3. For each topic above (2a–2f), an explanation of the following (as applicable to your dataset):
- How did you avoid overfitting?
    - You should mention the techniques used to prevent overfitting, why these techniques were expected to be helpful, and the results.
- What metric(s) did you use, and what was the result? Did you use any hyperparameter tuning?
    - You should describe the metrics and hyperparameter tuning performed to determine hyperparameters and include a discussion of the meaning of these parameters.
- What aspects of the results were expected or unexpected?
- How did your Exploratory Data Analysis help with the modeling?
- What sources did you rely on, apart from the course materials, to learn about this model.
    - In this context, it is expected that you will find external sources, such as free educational URLs, and share and discuss them with other students through YellowDig.
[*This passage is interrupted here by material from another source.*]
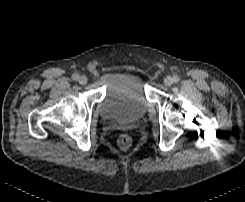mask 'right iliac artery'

4. Specific and supported conclusions drawn from the models.
- How has your work up to this point helped address any research questions or other questions of interest?
- Provide an explanation as to how you know the conclusions are true, potentially addressing any or all of the topics mentioned in Requirement 3 (i.e., overfitting, metrics, etc.)
    - This explanation should show that:
        - The conclusions are true from a quantitative perspective, and
        - Explain why the conclusions are relevant and/or important.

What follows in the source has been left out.